A lean environment requires a different approach to performance measurement, to management and leadership, to organizational structure.
So, how does Toyota train their employees?
Basically they follow the methodology described below. You’ll find that, a lot of that is based on the TWI (Training Within Industry) methodology.
- Train the trainer: Create the lean leadership organization.
- Selected people go through intensive TPS training at Toyota’s consulting division and become TPS trainers or mentors.
- Then, the TPS trainers train the managers and supervisors the lean principles and tools and also their jobs and responsibilities.
- Develop the managers and the leaders: They are not only responsible for the safety, quality, delivery, and cost but also for training and developing their employees and for the integrity of TPS in the workplace. Over time, they are trained in the following: the role of a supervisors, job instructions, standardized work, principles of JIT, problem solving techniques, kaizen.
- Orientation: The new employees go through an orientation period (a week) where they learn in detail about TPS. The training is done in a classroom environment. They learn about: production system, kanban, team work, kaizen, safety, attendance, housekeeping, quality principles, competition in the auto industry, etc.Then, every topic is followed by a practical exercise on the shop floor or office environment, depending on the position of the new employee. This is done to demonstrate that the participants learned what they were supposed to learn.
- Apprenticeship: Managers and supervisors train the new employee on the job, following the orientation. Every employee works on the job he/she was hired for alongside the trainer or the group leader. For a period of up to two months, the new employee has this trainer assigned to ensure that the job is performed exactly as intended, while gaining the deep knowledge, of the basic TPS principles (teambuilding, takt time, one-piece flow, kanban and pull, cost drivers, jidoka, problem solving methodologies, seven types of waste, kaizen, the three rules of Just-In-time (produce what the customer needs, in the right quantity, at the right time). So, you see the huge importance placed upon training at all levels, on coaching and mentoring and on discipline at all levels.

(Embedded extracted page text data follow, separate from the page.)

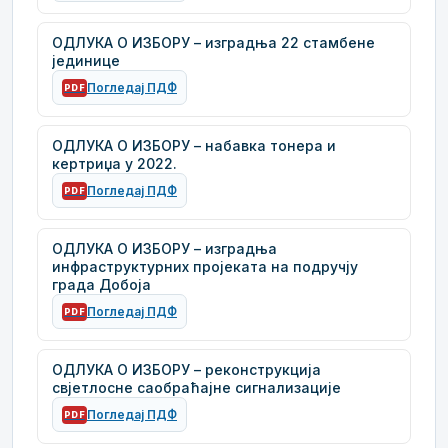
ОДЛУКА О ИЗБОРУ – изградња 22 стамбене
јединице
Погледај ПДФ
PDF
ОДЛУКА О ИЗБОРУ – набавка тонера и
кертриџа у 2022.
Погледај ПДФ
PDF
ОДЛУКА О ИЗБОРУ – изградња
инфраструктурних пројеката на подручју
града Добоја
Погледај ПДФ
PDF
ОДЛУКА О ИЗБОРУ – реконструкција
свјетлосне саобраћајне сигнализације
Погледај ПДФ
PDF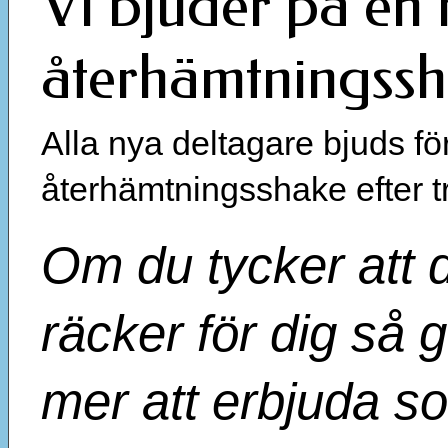
Vi bjuder på en 
återhämtningssh
Alla nya deltagare bjuds f
återhämtningsshake efter t
Om du tycker att 
räcker för dig så 
mer att erbjuda so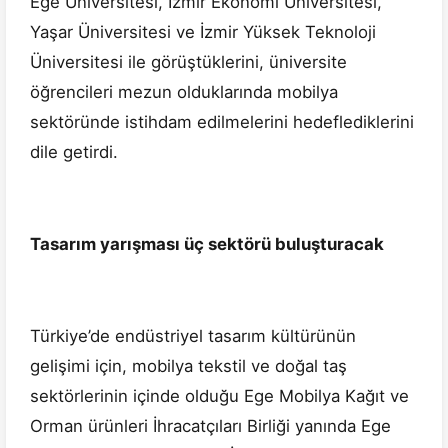
Ege Üniversitesi, İzmir Ekonomi Üniversitesi,
Yaşar Üniversitesi ve İzmir Yüksek Teknoloji
Üniversitesi ile görüştüklerini, üniversite
öğrencileri mezun olduklarında mobilya
sektöründe istihdam edilmelerini hedeflediklerini
dile getirdi.
Tasarım yarışması üç sektörü buluşturacak
Türkiye’de endüstriyel tasarım kültürünün
gelişimi için, mobilya tekstil ve doğal taş
sektörlerinin içinde olduğu Ege Mobilya Kağıt ve
Orman ürünleri İhracatçıları Birliği yanında Ege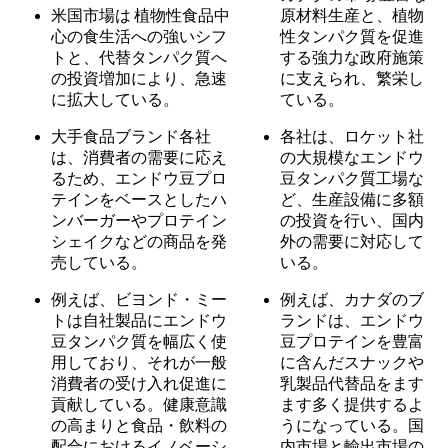
米国市場は
植物性食品中
原材料生産と、植物
心の食生活への強いシフ
性タンパク質を促進
トと、代替タンパク質へ
する強力な政府施策
の投資増加により、急速
に支えられ、繁栄し
に拡大している。
ている。
大手食品ブランド各社
各社は、ロケット社
は、消費者の需要に応え
の大規模なエンドウ
るため、エンドウ豆プロ
豆タンパク質工場な
テインをベースとしたハ
ど、生産設備に多額
ンバーガーやプロテイン
の投資を行い、国内
シェイクなどの商品を発
外の需要に対応して
売している。
いる。
例えば、ビヨンド・ミー
例えば、カナダのブ
トは自社製品にエンドウ
ランドは、エンドウ
豆タンパク質を幅広く使
豆プロテインを豊富
用しており、それが一般
に含んだスナックや
消費者の受け入れ促進に
乳製品代替品をます
貢献している。健康意識
ます多く提供するよ
の高まりと食品・飲料の
うになっている。国
配合におけるイノベーシ
内市場と輸出市場の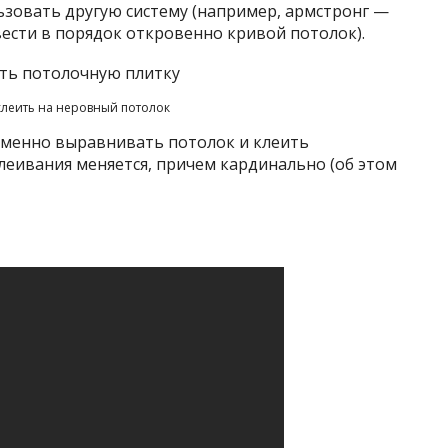
зовать другую систему (например, армстронг —
ести в порядок откровенно кривой потолок).
леить на неровный потолок
еменно выравнивать потолок и клеить
леивания меняется, причем кардинально (об этом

The employees learn TPS from their managers/supervisors/mentors and form on the job training and not from books or by attending seminars. The knowledge is transferred continuously.
Toyota creates a culture of lean leadership, developing their own lean leaders, as opposed to using external help/consultants. These lean leaders then teach the managers and supervisors not only the lean tools but their roles and responsibilities.
Lean cannot be implemented by one individual but by creating an entire workforce that performs their job in a lean manner. All the managers and supervisors are responsible and accountable for the lean implementation.
The fact that several Toyota plants in North America outperformed their sister plants in Japan tells us that the lack of success in the lean implementation cannot be blamed on the cultural differences as some people claim.
It is, rather, a result of not engaging the whole workforce in a thorough lean and on-the-job training, of not having a leadership team knowledgeable in lean principles and tools and not understanding their roles and responsibilities and, lastly, in not having own lean leaders to drive the lean transformation at all levels.
Of course, there is another prerequisite: having a vision created at the highest level in the company and following that vision as a true North.